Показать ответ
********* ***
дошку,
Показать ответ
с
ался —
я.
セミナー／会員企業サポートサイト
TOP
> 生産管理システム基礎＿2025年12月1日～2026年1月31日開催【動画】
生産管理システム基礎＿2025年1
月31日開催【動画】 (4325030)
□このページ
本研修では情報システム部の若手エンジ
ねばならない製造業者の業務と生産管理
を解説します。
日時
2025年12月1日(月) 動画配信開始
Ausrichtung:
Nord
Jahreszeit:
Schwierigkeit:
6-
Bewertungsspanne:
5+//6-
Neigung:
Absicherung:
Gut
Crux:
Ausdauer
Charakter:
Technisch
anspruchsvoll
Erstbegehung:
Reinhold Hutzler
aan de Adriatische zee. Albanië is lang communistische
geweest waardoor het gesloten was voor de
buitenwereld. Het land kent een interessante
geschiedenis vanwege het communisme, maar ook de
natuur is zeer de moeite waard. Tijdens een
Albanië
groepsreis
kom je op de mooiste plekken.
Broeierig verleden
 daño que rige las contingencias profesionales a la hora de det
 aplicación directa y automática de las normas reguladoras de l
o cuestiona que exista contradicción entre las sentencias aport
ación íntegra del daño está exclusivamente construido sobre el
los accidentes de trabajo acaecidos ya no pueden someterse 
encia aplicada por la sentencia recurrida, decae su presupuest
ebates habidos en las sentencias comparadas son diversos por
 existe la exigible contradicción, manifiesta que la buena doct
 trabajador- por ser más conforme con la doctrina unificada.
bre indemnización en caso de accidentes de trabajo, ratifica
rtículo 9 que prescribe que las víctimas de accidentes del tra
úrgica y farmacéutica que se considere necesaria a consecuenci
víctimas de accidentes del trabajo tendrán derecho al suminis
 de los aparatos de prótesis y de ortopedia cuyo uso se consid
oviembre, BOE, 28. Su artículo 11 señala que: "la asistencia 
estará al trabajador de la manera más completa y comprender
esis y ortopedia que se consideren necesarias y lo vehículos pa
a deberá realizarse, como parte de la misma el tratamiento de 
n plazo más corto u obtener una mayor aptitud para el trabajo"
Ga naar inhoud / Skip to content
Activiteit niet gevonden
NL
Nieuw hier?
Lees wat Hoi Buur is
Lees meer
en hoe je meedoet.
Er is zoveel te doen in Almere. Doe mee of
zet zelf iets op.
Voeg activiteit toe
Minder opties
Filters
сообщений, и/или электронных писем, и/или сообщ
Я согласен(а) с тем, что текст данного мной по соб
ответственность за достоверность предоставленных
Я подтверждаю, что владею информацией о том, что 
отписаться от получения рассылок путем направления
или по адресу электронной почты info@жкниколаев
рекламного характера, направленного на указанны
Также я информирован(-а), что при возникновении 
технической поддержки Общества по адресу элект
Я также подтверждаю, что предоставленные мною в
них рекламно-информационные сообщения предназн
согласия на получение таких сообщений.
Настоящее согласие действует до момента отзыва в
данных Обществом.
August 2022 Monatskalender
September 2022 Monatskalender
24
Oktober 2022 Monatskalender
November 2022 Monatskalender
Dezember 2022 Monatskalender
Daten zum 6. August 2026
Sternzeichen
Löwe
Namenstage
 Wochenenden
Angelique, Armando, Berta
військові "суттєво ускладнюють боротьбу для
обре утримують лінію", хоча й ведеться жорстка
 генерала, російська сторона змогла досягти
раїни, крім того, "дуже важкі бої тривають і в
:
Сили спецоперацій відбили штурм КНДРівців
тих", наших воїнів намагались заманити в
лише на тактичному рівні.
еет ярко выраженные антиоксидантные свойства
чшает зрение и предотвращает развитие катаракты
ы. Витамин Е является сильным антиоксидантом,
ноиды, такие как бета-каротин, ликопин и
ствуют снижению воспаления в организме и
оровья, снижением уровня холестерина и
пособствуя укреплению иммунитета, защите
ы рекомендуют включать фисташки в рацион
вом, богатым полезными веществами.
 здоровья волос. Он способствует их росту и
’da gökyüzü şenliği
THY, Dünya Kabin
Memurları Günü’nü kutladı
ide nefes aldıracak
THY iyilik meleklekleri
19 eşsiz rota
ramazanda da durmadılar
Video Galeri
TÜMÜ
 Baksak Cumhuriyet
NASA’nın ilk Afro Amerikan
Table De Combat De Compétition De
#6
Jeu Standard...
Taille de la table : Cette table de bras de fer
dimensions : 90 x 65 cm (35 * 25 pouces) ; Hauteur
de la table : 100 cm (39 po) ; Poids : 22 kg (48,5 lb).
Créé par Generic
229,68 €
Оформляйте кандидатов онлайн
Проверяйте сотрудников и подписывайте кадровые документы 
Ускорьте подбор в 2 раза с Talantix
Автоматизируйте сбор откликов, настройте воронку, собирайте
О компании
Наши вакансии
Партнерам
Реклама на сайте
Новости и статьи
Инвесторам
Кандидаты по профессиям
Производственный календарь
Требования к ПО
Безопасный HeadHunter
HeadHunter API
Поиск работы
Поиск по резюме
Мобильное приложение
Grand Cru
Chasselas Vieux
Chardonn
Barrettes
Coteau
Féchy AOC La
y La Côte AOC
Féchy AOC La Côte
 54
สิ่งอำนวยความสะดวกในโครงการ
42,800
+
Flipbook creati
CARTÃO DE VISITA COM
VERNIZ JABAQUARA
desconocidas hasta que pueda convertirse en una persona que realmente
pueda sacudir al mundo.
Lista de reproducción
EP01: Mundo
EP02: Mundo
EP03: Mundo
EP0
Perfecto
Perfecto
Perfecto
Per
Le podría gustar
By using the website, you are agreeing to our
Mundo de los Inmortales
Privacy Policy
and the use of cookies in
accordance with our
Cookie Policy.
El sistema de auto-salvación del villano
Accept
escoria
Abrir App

Task statement
From the first line of the data above through the line containing "ebates habidos en", set each line down again exactly; include both ends and omit everything else.

Response
Показать ответ
********* ***
дошку,
Показать ответ
с
ался —
я.
セミナー／会員企業サポートサイト
TOP
> 生産管理システム基礎＿2025年12月1日～2026年1月31日開催【動画】
生産管理システム基礎＿2025年1
月31日開催【動画】 (4325030)
□このページ
本研修では情報システム部の若手エンジ
ねばならない製造業者の業務と生産管理
を解説します。
日時
2025年12月1日(月) 動画配信開始
Ausrichtung:
Nord
Jahreszeit:
Schwierigkeit:
6-
Bewertungsspanne:
5+//6-
Neigung:
Absicherung:
Gut
Crux:
Ausdauer
Charakter:
Technisch
anspruchsvoll
Erstbegehung:
Reinhold Hutzler
aan de Adriatische zee. Albanië is lang communistische
geweest waardoor het gesloten was voor de
buitenwereld. Het land kent een interessante
geschiedenis vanwege het communisme, maar ook de
natuur is zeer de moeite waard. Tijdens een
Albanië
groepsreis
kom je op de mooiste plekken.
Broeierig verleden
 daño que rige las contingencias profesionales a la hora de det
 aplicación directa y automática de las normas reguladoras de l
o cuestiona que exista contradicción entre las sentencias aport
ación íntegra del daño está exclusivamente construido sobre el
los accidentes de trabajo acaecidos ya no pueden someterse 
encia aplicada por la sentencia recurrida, decae su presupuest
ebates habidos en las sentencias comparadas son diversos por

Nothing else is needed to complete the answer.